There is a lot to be gained from combinatorial knowledge. Many breakthroughs in science involve connecting dots between two disparate fields where the researchers know one in depth but not the other. AI could help us connect those dots better. But for truly novel breakthroughs, AI has to be able to extend beyond its sampling space.
This “extension” problem can be seen as a generalization problem, similar to the problem that DreamCoder tries to solve. And that’s where I think the next leap in AI will come. There is ongoing work to find ways to link LLM-based AI to a “generalization” function, which then finds a program that generates a “general” solution to the class of problems we asked the AI to solve. I, personally, do not think LLM-based AI will yield transformative change just yet, but these new approaches may yield a far more advanced intelligence.
Where Does That Leave Us?
The gloom surrounding Karpathy’s 10-year AGI horizon fundamentally misunderstands both where we are and where we’re going. We’ve blown past reasonable expectations from three years ago, going from GPT-3 writing glitchy basic code templates to AI writing half of a frontier lab’s code. And yet we’re still making basic discoveries about fundamental concepts like how these models handle self-reference.
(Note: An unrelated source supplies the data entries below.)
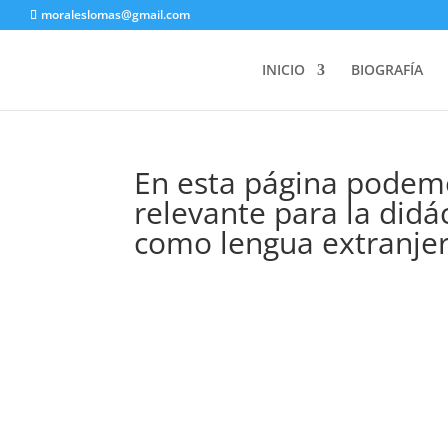
moraleslomas@gmail.com
INICIO
BIOGRAFÍA
En esta página podem
relevante para la didá
como lengua extranjer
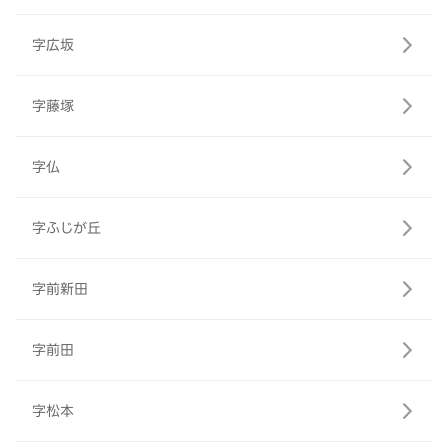
字広坂
字藤塚
字仏
字ふじが丘
字前新田
字前田
字松本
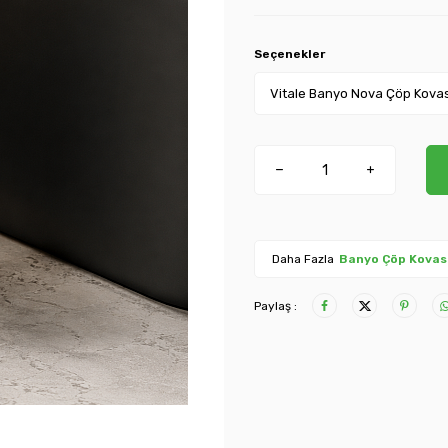
Seçenekler
Daha Fazla
Banyo Çöp Kovas
Paylaş :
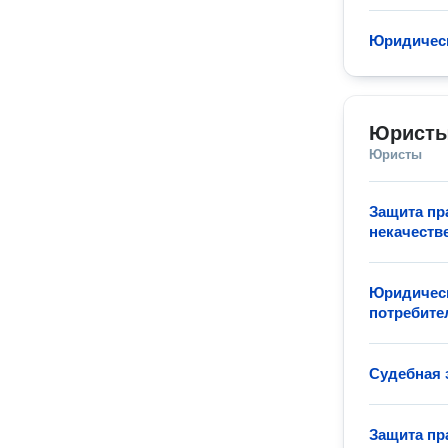
Юридическ
Юристы
Юристы
Защита пр
некачеств
Юридическ
потребите
Судебная 
Защита пр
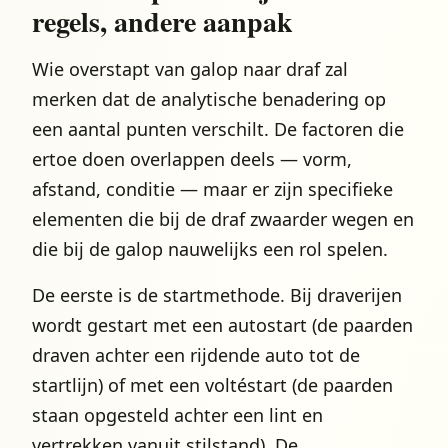
regels, andere aanpak
Wie overstapt van galop naar draf zal
merken dat de analytische benadering op
een aantal punten verschilt. De factoren die
ertoe doen overlappen deels — vorm,
afstand, conditie — maar er zijn specifieke
elementen die bij de draf zwaarder wegen en
die bij de galop nauwelijks een rol spelen.
De eerste is de startmethode. Bij draverijen
wordt gestart met een autostart (de paarden
draven achter een rijdende auto tot de
startlijn) of met een voltéstart (de paarden
staan opgesteld achter een lint en
vertrekken vanuit stilstand). De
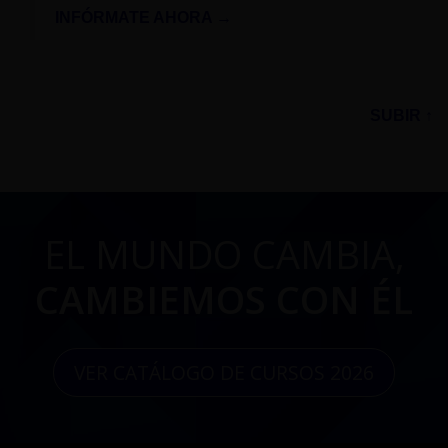
INFÓRMATE AHORA →
SUBIR ↑
EL MUNDO CAMBIA,
CAMBIEMOS CON ÉL
VER CATÁLOGO DE CURSOS 2026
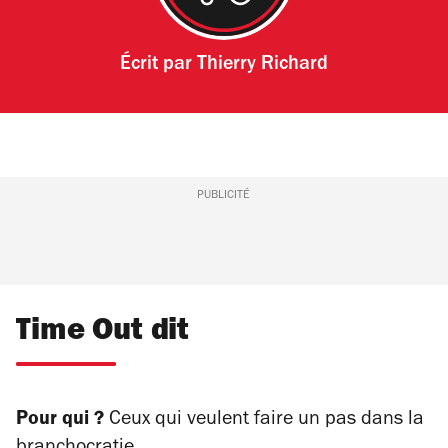
Écrit par
Thierry Richard
PUBLICITÉ
Time Out dit
Pour qui ?
Ceux qui veulent faire un pas dans la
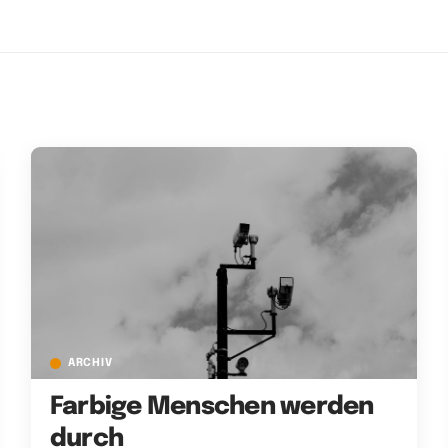
ARCHIV
Farbige Menschen werden
durch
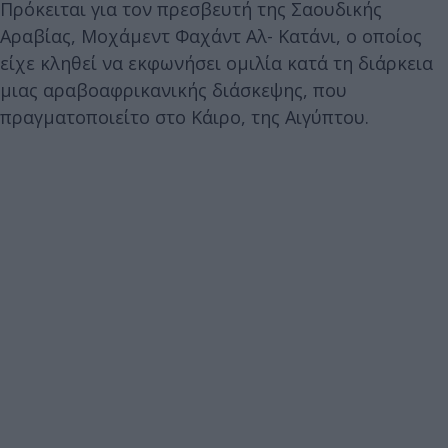
Πρόκειται για τον πρεσβευτή της Σαουδικής
Αραβίας, Μοχάμεντ Φαχάντ Αλ- Κατάνι, ο οποίος
είχε κληθεί να εκφωνήσει ομιλία κατά τη διάρκεια
μιας αραβοαφρικανικής διάσκεψης, που
πραγματοποιείτο στο Κάιρο, της Αιγύπτου.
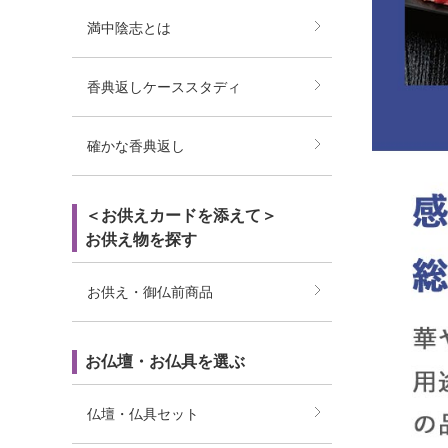
満中陰志とは
香典返しケーススタディ
確かな香典返し
＜お供えカードを添えて＞
お供え物を探す
お供え・御仏前商品
お仏壇・お仏具を選ぶ
仏壇・仏具セット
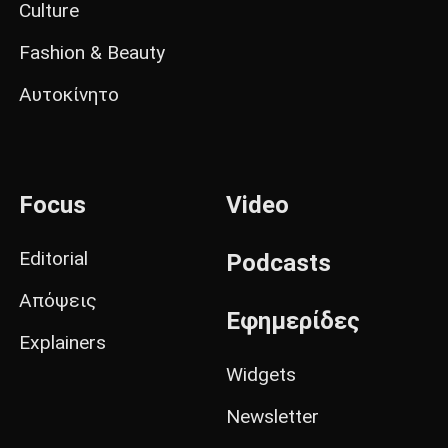
Culture
Fashion & Beauty
Αυτοκίνητο
Focus
Video
Editorial
Podcasts
Απόψεις
Εφημερίδες
Explainers
Widgets
Newsletter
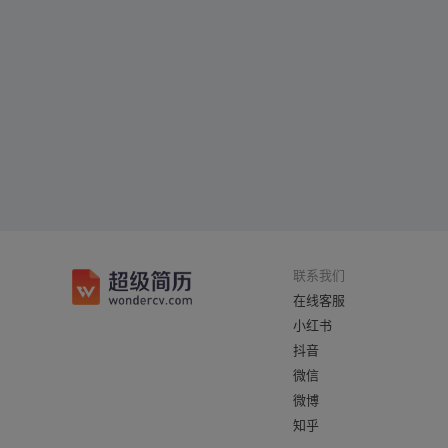
联系我们
在线客服
小红书
抖音
微信
微博
知乎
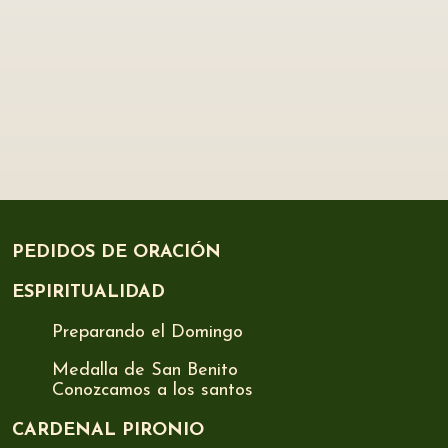
PEDIDOS DE ORACIÓN
ESPIRITUALIDAD
Preparando el Domingo
Medalla de San Benito
Conozcamos a los santos
CARDENAL PIRONIO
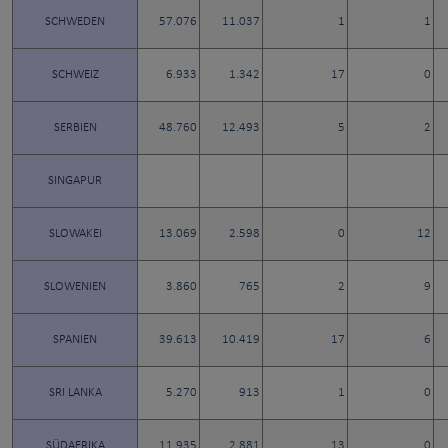
SCHWEDEN
57.076
11.037
1
1
SCHWEIZ
6.933
1.342
17
0
SERBIEN
48.760
12.493
5
2
SINGAPUR
SLOWAKEI
13.069
2.598
0
12
SLOWENIEN
3.860
765
2
9
SPANIEN
39.613
10.419
17
6
SRI LANKA
5.270
913
1
0
SÜDAFRIKA
11.935
2.881
13
0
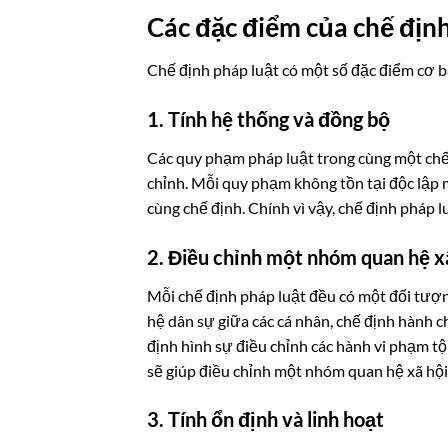
Các đặc điểm của chế định
Chế định pháp luật có một số đặc điểm cơ b
1. Tính hệ thống và đồng bộ
Các quy phạm pháp luật trong cùng một chế 
chỉnh. Mỗi quy phạm không tồn tại độc lập 
cùng chế định. Chính vì vậy, chế định pháp lu
2. Điều chỉnh một nhóm quan hệ xã
Mỗi chế định pháp luật đều có một đối tượng
hệ dân sự giữa các cá nhân, chế định hành 
định hình sự điều chỉnh các hành vi phạm tộ
sẽ giúp điều chỉnh một nhóm quan hệ xã hộ
3. Tính ổn định và linh hoạt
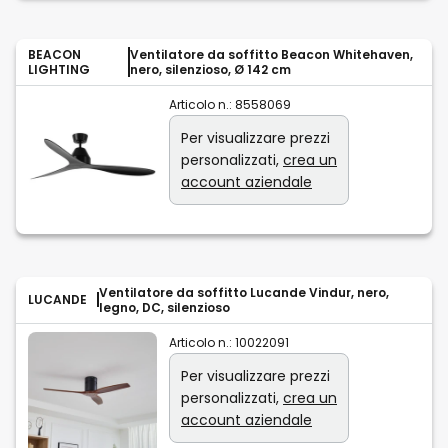
BEACON
Ventilatore da soffitto Beacon Whitehaven,
LIGHTING
nero, silenzioso, Ø 142 cm
Articolo n.:
8558069
Per visualizzare prezzi
personalizzati,
crea un
account aziendale
Ventilatore da soffitto Lucande Vindur, nero,
LUCANDE
legno, DC, silenzioso
Articolo n.:
10022091
Per visualizzare prezzi
personalizzati,
crea un
account aziendale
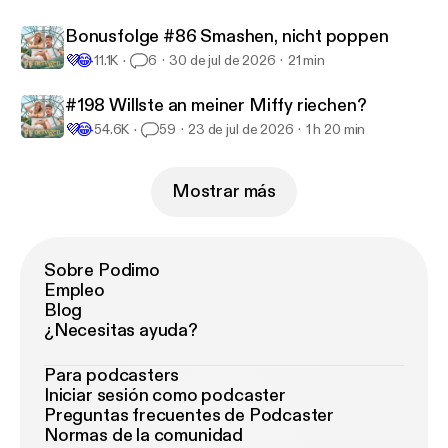
Bonusfolge #86 Smashen, nicht poppen
💜
😂
11.1K
6
30 de jul de 2026
21 min
#198 Willste an meiner Miffy riechen?
💜
😂
54.6K
59
23 de jul de 2026
1 h 20 min
Mostrar más
Sobre Podimo
Empleo
Blog
¿Necesitas ayuda?
Para podcasters
Iniciar sesión como podcaster
Preguntas frecuentes de Podcaster
Normas de la comunidad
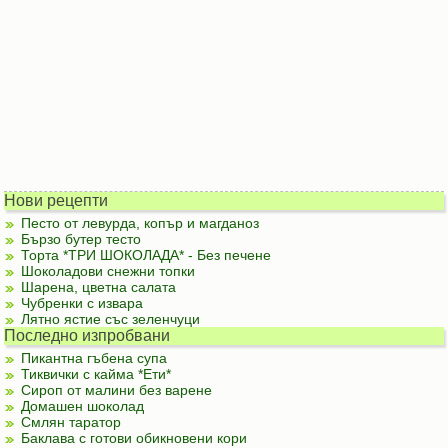
Нови рецепти
Песто от левурда, копър и магданоз
Бързо бутер тесто
Торта *ТРИ ШОКОЛАДА* - Без печене
Шоколадови снежни топки
Шарена, цветна салата
Чубренки с извара
Лятно ястие със зеленчуци
Последно изпробвани
Пикантна гъбена супа
Тиквички с кайма *Ети*
Сироп от малини без варене
Домашен шоколад
Смлян таратор
Баклава с готови обикновени кори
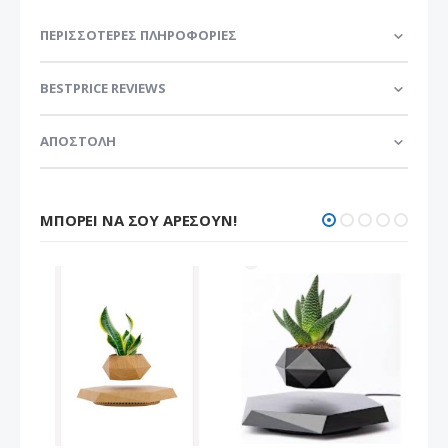
ΠΕΡΙΣΣΌΤΕΡΕΣ ΠΛΗΡΟΦΟΡΊΕΣ
BESTPRICE REVIEWS
ΑΠΟΣΤΟΛΗ
ΜΠΟΡΕΊ ΝΑ ΣΟΥ ΑΡΈΣΟΥΝ!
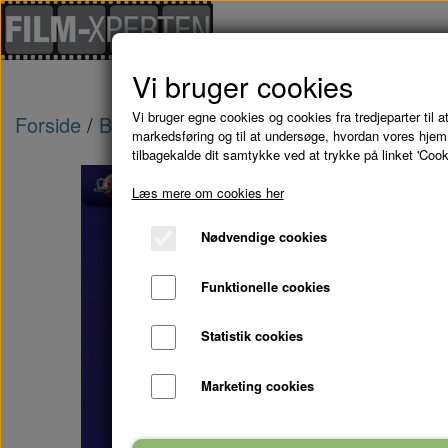
Vi bruger cookies
Vi bruger egne cookies og cookies fra tredjeparter til at
Forside
Brugte Film
MIN SØSTERS BØRN VÆL
markedsføring og til at undersøge, hvordan vores hje
tilbagekalde dit samtykke ved at trykke på linket 'Cook
Læs mere om cookies her
Nødvendige cookies
Funktionelle cookies
Statistik cookies
Marketing cookies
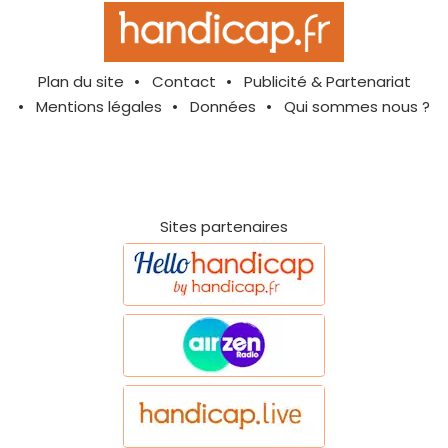
Plan du site
Contact
Publicité & Partenariat
Mentions légales
Données
Qui sommes nous ?
Sites partenaires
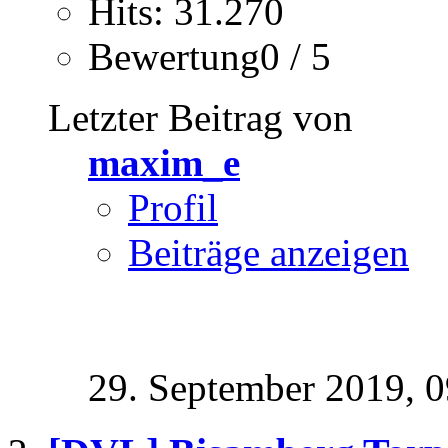
Hits: 31.270
Bewertung0 / 5
Letzter Beitrag von
maxim_e
Profil
Beiträge anzeigen
29. September 2019,
0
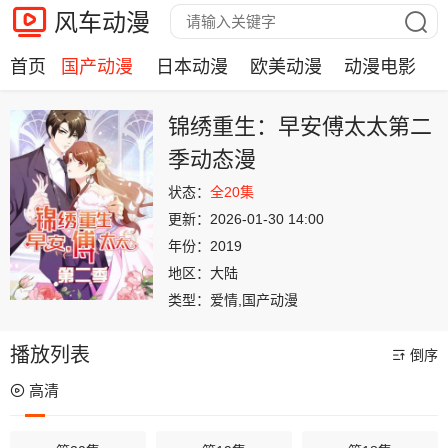
风车动漫
首页
国产动漫
日本动漫
欧美动漫
动漫电影
锦绣重生：早安傅太太第二
季动态漫
状态：
全20集
更新：
2026-01-30 14:00
年份：
2019
地区：
大陆
类型：
爱情,国产动漫
播放列表
倒序
高清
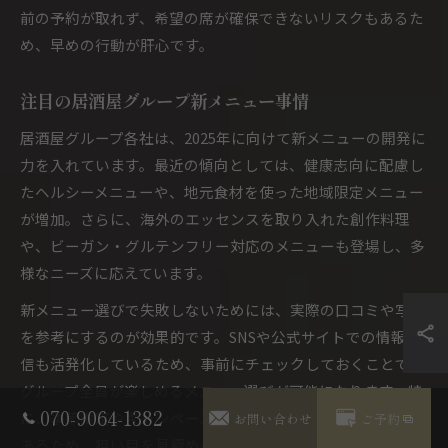
前の予約が取れず、希望の席が確保できないリスクもあるた
め、早めの行動が肝心です。
注目の居酒屋グループ新メニュー事情
居酒屋グループ各社は、2025年に向けて新メニューの開発に
力を入れています。最近の傾向としては、健康志向に配慮し
たヘルシーメニューや、地元食材を使った地域限定メニュー
が増加。さらに、海外のエッセンスを取り入れた創作料理
や、ビーガン・グルテンフリー対応のメニューも登場し、多
様なニーズに応えています。
新メニュー選びで失敗しないためには、実際の口コミや写真
を参考にするのが効果的です。SNSや公式サイトでの情報発
信も活発化しているため、事前にチェックしておくことで、
グループ全員が楽しめるメニュー選びが可能になります。特
070-9064-1382
に、季節限定やキャンペーンメニューは早期終了することも
お問い合わせ
ご予約
あるため、狙い目を見極めることが大切です。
The three larger problems I’ve outlined—RL limitations, memory constraints, and the inability to generate truly novel knowledge—are real barriers to AGI. But they are engineering problems, not fundamental impossibilities. The existence of approaches like DreamCoder, work on generalization functions, and the rapid progress in mechanistic interpretability all point to tractable paths forward.
The bearish reaction to Karpathy’s timeline assumes that 10 years is too long to sustain current investment levels. But this misreads what’s actually happening: we’re not waiting for an AGI moment. Each incremental improvement, like better RL, extended memory, or improved sampling, unlocks new capabilities. The combinatorial breakthroughs alone, even without true novel discovery, will alter the way we do business.
As Karpathy says, these problems add up to years, not months. That’s a realistic assessment of difficult, but tractable, engineering challenges. The fact that we can identify specific problems and see paths to solving them should increase confidence in AI’s future. We know what needs to be built. Now comes the hard work of building it.